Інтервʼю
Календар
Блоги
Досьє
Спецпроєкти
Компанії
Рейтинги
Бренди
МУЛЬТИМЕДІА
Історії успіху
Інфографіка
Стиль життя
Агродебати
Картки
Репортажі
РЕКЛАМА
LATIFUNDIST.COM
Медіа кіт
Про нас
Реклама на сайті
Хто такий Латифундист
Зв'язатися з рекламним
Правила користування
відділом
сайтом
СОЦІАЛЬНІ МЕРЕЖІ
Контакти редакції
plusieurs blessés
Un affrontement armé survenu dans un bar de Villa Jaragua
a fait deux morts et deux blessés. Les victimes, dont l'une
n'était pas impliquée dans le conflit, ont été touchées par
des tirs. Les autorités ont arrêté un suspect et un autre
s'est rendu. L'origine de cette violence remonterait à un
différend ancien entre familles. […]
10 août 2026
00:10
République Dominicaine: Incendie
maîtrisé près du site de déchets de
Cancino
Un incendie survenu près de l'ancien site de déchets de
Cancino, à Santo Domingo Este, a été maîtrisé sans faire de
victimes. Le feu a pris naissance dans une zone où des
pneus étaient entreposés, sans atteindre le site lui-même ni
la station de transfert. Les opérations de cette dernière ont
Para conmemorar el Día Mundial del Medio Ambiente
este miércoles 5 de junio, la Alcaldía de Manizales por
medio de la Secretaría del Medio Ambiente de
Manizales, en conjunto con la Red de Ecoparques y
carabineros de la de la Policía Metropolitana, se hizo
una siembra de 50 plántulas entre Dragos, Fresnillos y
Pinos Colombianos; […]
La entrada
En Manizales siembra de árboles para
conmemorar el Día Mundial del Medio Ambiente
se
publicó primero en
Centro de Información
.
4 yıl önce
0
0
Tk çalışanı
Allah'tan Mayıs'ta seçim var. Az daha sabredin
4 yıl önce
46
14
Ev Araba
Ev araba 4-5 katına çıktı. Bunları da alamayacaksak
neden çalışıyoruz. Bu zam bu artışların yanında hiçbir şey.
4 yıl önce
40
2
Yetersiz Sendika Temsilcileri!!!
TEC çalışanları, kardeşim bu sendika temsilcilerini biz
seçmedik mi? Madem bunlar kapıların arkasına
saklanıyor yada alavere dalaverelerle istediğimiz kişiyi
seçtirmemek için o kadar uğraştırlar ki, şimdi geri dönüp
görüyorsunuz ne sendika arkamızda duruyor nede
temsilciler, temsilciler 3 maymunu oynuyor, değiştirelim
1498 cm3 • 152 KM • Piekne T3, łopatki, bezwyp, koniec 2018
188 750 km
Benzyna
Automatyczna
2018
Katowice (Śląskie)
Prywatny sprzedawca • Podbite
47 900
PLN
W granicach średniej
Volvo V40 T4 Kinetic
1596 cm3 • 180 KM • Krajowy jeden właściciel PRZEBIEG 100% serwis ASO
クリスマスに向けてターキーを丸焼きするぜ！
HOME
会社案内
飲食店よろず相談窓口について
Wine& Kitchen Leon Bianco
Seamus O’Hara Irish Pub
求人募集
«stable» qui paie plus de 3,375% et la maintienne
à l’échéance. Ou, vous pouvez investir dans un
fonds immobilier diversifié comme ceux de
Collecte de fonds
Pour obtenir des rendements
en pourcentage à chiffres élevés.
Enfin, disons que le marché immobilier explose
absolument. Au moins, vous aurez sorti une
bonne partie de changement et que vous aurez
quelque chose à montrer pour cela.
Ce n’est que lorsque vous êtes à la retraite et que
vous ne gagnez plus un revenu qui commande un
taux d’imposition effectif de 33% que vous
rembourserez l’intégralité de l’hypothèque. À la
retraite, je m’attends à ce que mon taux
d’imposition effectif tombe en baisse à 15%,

Problem requirements: The listing above should be printed again in full, unchanged.

Result of this task:
Інтервʼю
Календар
Блоги
Досьє
Спецпроєкти
Компанії
Рейтинги
Бренди
МУЛЬТИМЕДІА
Історії успіху
Інфографіка
Стиль життя
Агродебати
Картки
Репортажі
РЕКЛАМА
LATIFUNDIST.COM
Медіа кіт
Про нас
Реклама на сайті
Хто такий Латифундист
Зв'язатися з рекламним
Правила користування
відділом
сайтом
СОЦІАЛЬНІ МЕРЕЖІ
Контакти редакції
plusieurs blessés
Un affrontement armé survenu dans un bar de Villa Jaragua
a fait deux morts et deux blessés. Les victimes, dont l'une
n'était pas impliquée dans le conflit, ont été touchées par
des tirs. Les autorités ont arrêté un suspect et un autre
s'est rendu. L'origine de cette violence remonterait à un
différend ancien entre familles. […]
10 août 2026
00:10
République Dominicaine: Incendie
maîtrisé près du site de déchets de
Cancino
Un incendie survenu près de l'ancien site de déchets de
Cancino, à Santo Domingo Este, a été maîtrisé sans faire de
victimes. Le feu a pris naissance dans une zone où des
pneus étaient entreposés, sans atteindre le site lui-même ni
la station de transfert. Les opérations de cette dernière ont
Para conmemorar el Día Mundial del Medio Ambiente
este miércoles 5 de junio, la Alcaldía de Manizales por
medio de la Secretaría del Medio Ambiente de
Manizales, en conjunto con la Red de Ecoparques y
carabineros de la de la Policía Metropolitana, se hizo
una siembra de 50 plántulas entre Dragos, Fresnillos y
Pinos Colombianos; […]
La entrada
En Manizales siembra de árboles para
conmemorar el Día Mundial del Medio Ambiente
se
publicó primero en
Centro de Información
.
4 yıl önce
0
0
Tk çalışanı
Allah'tan Mayıs'ta seçim var. Az daha sabredin
4 yıl önce
46
14
Ev Araba
Ev araba 4-5 katına çıktı. Bunları da alamayacaksak
neden çalışıyoruz. Bu zam bu artışların yanında hiçbir şey.
4 yıl önce
40
2
Yetersiz Sendika Temsilcileri!!!
TEC çalışanları, kardeşim bu sendika temsilcilerini biz
seçmedik mi? Madem bunlar kapıların arkasına
saklanıyor yada alavere dalaverelerle istediğimiz kişiyi
seçtirmemek için o kadar uğraştırlar ki, şimdi geri dönüp
görüyorsunuz ne sendika arkamızda duruyor nede
temsilciler, temsilciler 3 maymunu oynuyor, değiştirelim
1498 cm3 • 152 KM • Piekne T3, łopatki, bezwyp, koniec 2018
188 750 km
Benzyna
Automatyczna
2018
Katowice (Śląskie)
Prywatny sprzedawca • Podbite
47 900
PLN
W granicach średniej
Volvo V40 T4 Kinetic
1596 cm3 • 180 KM • Krajowy jeden właściciel PRZEBIEG 100% serwis ASO
クリスマスに向けてターキーを丸焼きするぜ！
HOME
会社案内
飲食店よろず相談窓口について
Wine& Kitchen Leon Bianco
Seamus O’Hara Irish Pub
求人募集
«stable» qui paie plus de 3,375% et la maintienne
à l’échéance. Ou, vous pouvez investir dans un
fonds immobilier diversifié comme ceux de
Collecte de fonds
Pour obtenir des rendements
en pourcentage à chiffres élevés.
Enfin, disons que le marché immobilier explose
absolument. Au moins, vous aurez sorti une
bonne partie de changement et que vous aurez
quelque chose à montrer pour cela.
Ce n’est que lorsque vous êtes à la retraite et que
vous ne gagnez plus un revenu qui commande un
taux d’imposition effectif de 33% que vous
rembourserez l’intégralité de l’hypothèque. À la
retraite, je m’attends à ce que mon taux
d’imposition effectif tombe en baisse à 15%,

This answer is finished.